Page segmentation data
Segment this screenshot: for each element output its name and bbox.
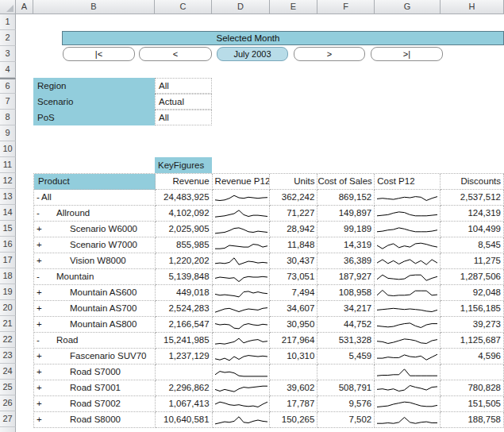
product-cell[interactable]: -Mountain: [34, 269, 156, 285]
cost-of-sales-cell[interactable]: 36,389: [317, 253, 375, 269]
cost-p12-sparkline-cell[interactable]: [375, 349, 441, 364]
cost-p12-sparkline-cell[interactable]: [375, 269, 441, 285]
cost-of-sales-cell[interactable]: 108,958: [317, 285, 375, 301]
units-cell[interactable]: 30,437: [270, 253, 317, 269]
discounts-cell[interactable]: 8,545: [441, 237, 504, 253]
column-header-letter-G[interactable]: G: [375, 0, 441, 14]
row-header-8[interactable]: 8: [0, 110, 16, 125]
revenue-cell[interactable]: 1,067,413: [156, 396, 213, 412]
revenue-cell[interactable]: 2,166,547: [156, 317, 213, 333]
cost-of-sales-cell[interactable]: 14,319: [317, 237, 375, 253]
row-header-3[interactable]: 3: [0, 46, 16, 62]
revenue-cell[interactable]: 855,985: [156, 237, 213, 253]
collapse-toggle[interactable]: -: [37, 206, 40, 221]
row-header-14[interactable]: 14: [0, 205, 16, 221]
filter-value-pos[interactable]: All: [155, 110, 212, 125]
row-header-9[interactable]: 9: [0, 125, 16, 141]
expand-toggle[interactable]: +: [37, 253, 42, 268]
column-header-letter-A[interactable]: A: [16, 0, 33, 14]
discounts-cell[interactable]: 2,537,512: [441, 190, 504, 206]
revenue-p12-sparkline-cell[interactable]: [213, 412, 271, 428]
revenue-p12-sparkline-cell[interactable]: [213, 333, 271, 349]
revenue-p12-sparkline-cell[interactable]: [213, 253, 271, 269]
cost-of-sales-cell[interactable]: 531,328: [317, 333, 375, 349]
collapse-toggle[interactable]: -: [37, 190, 40, 205]
row-header-25[interactable]: 25: [0, 380, 16, 395]
row-header-22[interactable]: 22: [0, 332, 16, 348]
expand-toggle[interactable]: +: [37, 349, 42, 364]
expand-toggle[interactable]: +: [37, 237, 42, 253]
units-cell[interactable]: 73,051: [270, 269, 317, 285]
cost-p12-sparkline-cell[interactable]: [375, 380, 441, 396]
expand-toggle[interactable]: +: [37, 222, 42, 237]
units-cell[interactable]: 362,242: [270, 190, 317, 206]
expand-toggle[interactable]: +: [37, 364, 42, 380]
cost-p12-sparkline-cell[interactable]: [375, 396, 441, 412]
row-header-23[interactable]: 23: [0, 348, 16, 364]
row-header-15[interactable]: 15: [0, 221, 16, 237]
row-header-4[interactable]: 4: [0, 62, 16, 78]
discounts-cell[interactable]: 124,319: [441, 206, 504, 222]
row-header-27[interactable]: 27: [0, 411, 16, 427]
revenue-cell[interactable]: 5,139,848: [156, 269, 213, 285]
product-cell[interactable]: +Mountain AS600: [34, 285, 156, 301]
last-month-button[interactable]: >|: [371, 47, 443, 61]
product-cell[interactable]: -Road: [34, 333, 156, 349]
cost-p12-sparkline-cell[interactable]: [375, 206, 441, 222]
cost-of-sales-cell[interactable]: 149,897: [317, 206, 375, 222]
units-cell[interactable]: 7,494: [270, 285, 317, 301]
cost-p12-sparkline-cell[interactable]: [375, 412, 441, 428]
row-header-11[interactable]: 11: [0, 157, 16, 173]
select-all-corner[interactable]: [0, 0, 16, 14]
expand-toggle[interactable]: +: [37, 317, 42, 332]
expand-toggle[interactable]: +: [37, 396, 42, 411]
revenue-p12-sparkline-cell[interactable]: [213, 349, 271, 364]
collapse-toggle[interactable]: -: [37, 269, 40, 284]
row-header-12[interactable]: 12: [0, 173, 16, 189]
row-header-2[interactable]: 2: [0, 30, 16, 46]
column-header-letter-F[interactable]: F: [317, 0, 375, 14]
next-month-button[interactable]: >: [294, 47, 365, 61]
discounts-cell[interactable]: 92,048: [441, 285, 504, 301]
cost-of-sales-cell[interactable]: 508,791: [317, 380, 375, 396]
revenue-cell[interactable]: 4,102,092: [156, 206, 213, 222]
revenue-p12-sparkline-cell[interactable]: [213, 269, 271, 285]
units-cell[interactable]: 30,950: [270, 317, 317, 333]
cost-of-sales-cell[interactable]: 187,927: [317, 269, 375, 285]
units-cell[interactable]: 150,265: [270, 412, 317, 428]
discounts-cell[interactable]: 780,828: [441, 380, 504, 396]
cost-p12-sparkline-cell[interactable]: [375, 364, 441, 380]
units-cell[interactable]: 34,607: [270, 301, 317, 317]
row-header-26[interactable]: 26: [0, 395, 16, 411]
revenue-cell[interactable]: [156, 364, 213, 380]
cost-of-sales-cell[interactable]: [317, 364, 375, 380]
cost-of-sales-cell[interactable]: 44,752: [317, 317, 375, 333]
cost-p12-sparkline-cell[interactable]: [375, 285, 441, 301]
product-cell[interactable]: +Fascenario SUV70: [34, 349, 156, 364]
revenue-cell[interactable]: 1,220,202: [156, 253, 213, 269]
product-cell[interactable]: -All: [34, 190, 156, 206]
cost-p12-sparkline-cell[interactable]: [375, 222, 441, 237]
revenue-p12-sparkline-cell[interactable]: [213, 364, 271, 380]
column-header-letter-H[interactable]: H: [441, 0, 504, 14]
row-header-17[interactable]: 17: [0, 253, 16, 268]
discounts-cell[interactable]: 104,499: [441, 222, 504, 237]
revenue-cell[interactable]: 449,018: [156, 285, 213, 301]
revenue-p12-sparkline-cell[interactable]: [213, 380, 271, 396]
units-cell[interactable]: 71,227: [270, 206, 317, 222]
column-header-letter-D[interactable]: D: [212, 0, 270, 14]
product-cell[interactable]: +Road S7002: [34, 396, 156, 412]
units-cell[interactable]: 39,602: [270, 380, 317, 396]
product-cell[interactable]: +Scenario W6000: [34, 222, 156, 237]
collapse-toggle[interactable]: -: [37, 333, 40, 348]
row-header-1[interactable]: 1: [0, 14, 16, 30]
column-header-letter-B[interactable]: B: [33, 0, 155, 14]
cost-p12-sparkline-cell[interactable]: [375, 333, 441, 349]
discounts-cell[interactable]: 4,596: [441, 349, 504, 364]
row-header-21[interactable]: 21: [0, 316, 16, 332]
revenue-cell[interactable]: 2,524,283: [156, 301, 213, 317]
product-cell[interactable]: +Road S8000: [34, 412, 156, 428]
row-header-10[interactable]: 10: [0, 141, 16, 157]
product-cell[interactable]: +Vision W8000: [34, 253, 156, 269]
product-cell[interactable]: +Scenario W7000: [34, 237, 156, 253]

_Problem_
Exact copies of the entries above are needed, without their pictures.

_Final answer_
Segment this screenshot: for each element output its name and bbox.
product-cell[interactable]: -Mountain: [34, 269, 156, 285]
cost-of-sales-cell[interactable]: 36,389: [317, 253, 375, 269]
cost-p12-sparkline-cell[interactable]: [375, 349, 441, 364]
cost-p12-sparkline-cell[interactable]: [375, 269, 441, 285]
cost-of-sales-cell[interactable]: 108,958: [317, 285, 375, 301]
units-cell[interactable]: 30,437: [270, 253, 317, 269]
discounts-cell[interactable]: 8,545: [441, 237, 504, 253]
column-header-letter-G[interactable]: G: [375, 0, 441, 14]
row-header-8[interactable]: 8: [0, 110, 16, 125]
revenue-cell[interactable]: 1,067,413: [156, 396, 213, 412]
revenue-cell[interactable]: 2,166,547: [156, 317, 213, 333]
cost-of-sales-cell[interactable]: 14,319: [317, 237, 375, 253]
row-header-3[interactable]: 3: [0, 46, 16, 62]
revenue-cell[interactable]: 855,985: [156, 237, 213, 253]
collapse-toggle[interactable]: -: [37, 206, 40, 221]
row-header-14[interactable]: 14: [0, 205, 16, 221]
filter-value-pos[interactable]: All: [155, 110, 212, 125]
row-header-9[interactable]: 9: [0, 125, 16, 141]
expand-toggle[interactable]: +: [37, 253, 42, 268]
column-header-letter-A[interactable]: A: [16, 0, 33, 14]
discounts-cell[interactable]: 2,537,512: [441, 190, 504, 206]
revenue-p12-sparkline-cell[interactable]: [213, 412, 271, 428]
revenue-p12-sparkline-cell[interactable]: [213, 333, 271, 349]
revenue-p12-sparkline-cell[interactable]: [213, 253, 271, 269]
cost-of-sales-cell[interactable]: 531,328: [317, 333, 375, 349]
collapse-toggle[interactable]: -: [37, 190, 40, 205]
row-header-25[interactable]: 25: [0, 380, 16, 395]
row-header-22[interactable]: 22: [0, 332, 16, 348]
expand-toggle[interactable]: +: [37, 349, 42, 364]
expand-toggle[interactable]: +: [37, 237, 42, 253]
units-cell[interactable]: 73,051: [270, 269, 317, 285]
cost-p12-sparkline-cell[interactable]: [375, 380, 441, 396]
expand-toggle[interactable]: +: [37, 222, 42, 237]
units-cell[interactable]: 362,242: [270, 190, 317, 206]
expand-toggle[interactable]: +: [37, 364, 42, 380]
cost-p12-sparkline-cell[interactable]: [375, 396, 441, 412]
row-header-23[interactable]: 23: [0, 348, 16, 364]
row-header-15[interactable]: 15: [0, 221, 16, 237]
row-header-4[interactable]: 4: [0, 62, 16, 78]
discounts-cell[interactable]: 124,319: [441, 206, 504, 222]
row-header-27[interactable]: 27: [0, 411, 16, 427]
revenue-cell[interactable]: 5,139,848: [156, 269, 213, 285]
product-cell[interactable]: +Mountain AS600: [34, 285, 156, 301]
last-month-button[interactable]: >|: [371, 47, 443, 61]
product-cell[interactable]: -Road: [34, 333, 156, 349]
cost-p12-sparkline-cell[interactable]: [375, 206, 441, 222]
cost-of-sales-cell[interactable]: 149,897: [317, 206, 375, 222]
units-cell[interactable]: 7,494: [270, 285, 317, 301]
cost-p12-sparkline-cell[interactable]: [375, 412, 441, 428]
row-header-11[interactable]: 11: [0, 157, 16, 173]
select-all-corner[interactable]: [0, 0, 16, 14]
expand-toggle[interactable]: +: [37, 317, 42, 332]
expand-toggle[interactable]: +: [37, 396, 42, 411]
revenue-p12-sparkline-cell[interactable]: [213, 349, 271, 364]
collapse-toggle[interactable]: -: [37, 269, 40, 284]
row-header-12[interactable]: 12: [0, 173, 16, 189]
row-header-2[interactable]: 2: [0, 30, 16, 46]
column-header-letter-F[interactable]: F: [317, 0, 375, 14]
next-month-button[interactable]: >: [294, 47, 365, 61]
discounts-cell[interactable]: 92,048: [441, 285, 504, 301]
cost-of-sales-cell[interactable]: 508,791: [317, 380, 375, 396]
revenue-cell[interactable]: 4,102,092: [156, 206, 213, 222]
revenue-p12-sparkline-cell[interactable]: [213, 269, 271, 285]
units-cell[interactable]: 30,950: [270, 317, 317, 333]
cost-of-sales-cell[interactable]: 187,927: [317, 269, 375, 285]
units-cell[interactable]: 150,265: [270, 412, 317, 428]
discounts-cell[interactable]: 780,828: [441, 380, 504, 396]
cost-p12-sparkline-cell[interactable]: [375, 364, 441, 380]
units-cell[interactable]: 34,607: [270, 301, 317, 317]
row-header-26[interactable]: 26: [0, 395, 16, 411]
revenue-cell[interactable]: [156, 364, 213, 380]
cost-of-sales-cell[interactable]: [317, 364, 375, 380]
cost-of-sales-cell[interactable]: 44,752: [317, 317, 375, 333]
cost-p12-sparkline-cell[interactable]: [375, 285, 441, 301]
product-cell[interactable]: +Fascenario SUV70: [34, 349, 156, 364]
revenue-cell[interactable]: 1,220,202: [156, 253, 213, 269]
product-cell[interactable]: -All: [34, 190, 156, 206]
cost-p12-sparkline-cell[interactable]: [375, 222, 441, 237]
revenue-p12-sparkline-cell[interactable]: [213, 364, 271, 380]
column-header-letter-H[interactable]: H: [441, 0, 504, 14]
row-header-17[interactable]: 17: [0, 253, 16, 268]
discounts-cell[interactable]: 104,499: [441, 222, 504, 237]
revenue-cell[interactable]: 449,018: [156, 285, 213, 301]
revenue-p12-sparkline-cell[interactable]: [213, 380, 271, 396]
units-cell[interactable]: 71,227: [270, 206, 317, 222]
column-header-letter-D[interactable]: D: [212, 0, 270, 14]
product-cell[interactable]: +Road S7002: [34, 396, 156, 412]
units-cell[interactable]: 39,602: [270, 380, 317, 396]
product-cell[interactable]: +Scenario W6000: [34, 222, 156, 237]
collapse-toggle[interactable]: -: [37, 333, 40, 348]
row-header-1[interactable]: 1: [0, 14, 16, 30]
column-header-letter-B[interactable]: B: [33, 0, 155, 14]
cost-p12-sparkline-cell[interactable]: [375, 333, 441, 349]
discounts-cell[interactable]: 4,596: [441, 349, 504, 364]
row-header-21[interactable]: 21: [0, 316, 16, 332]
revenue-cell[interactable]: 2,524,283: [156, 301, 213, 317]
product-cell[interactable]: +Road S8000: [34, 412, 156, 428]
row-header-10[interactable]: 10: [0, 141, 16, 157]
product-cell[interactable]: +Vision W8000: [34, 253, 156, 269]
product-cell[interactable]: +Scenario W7000: [34, 237, 156, 253]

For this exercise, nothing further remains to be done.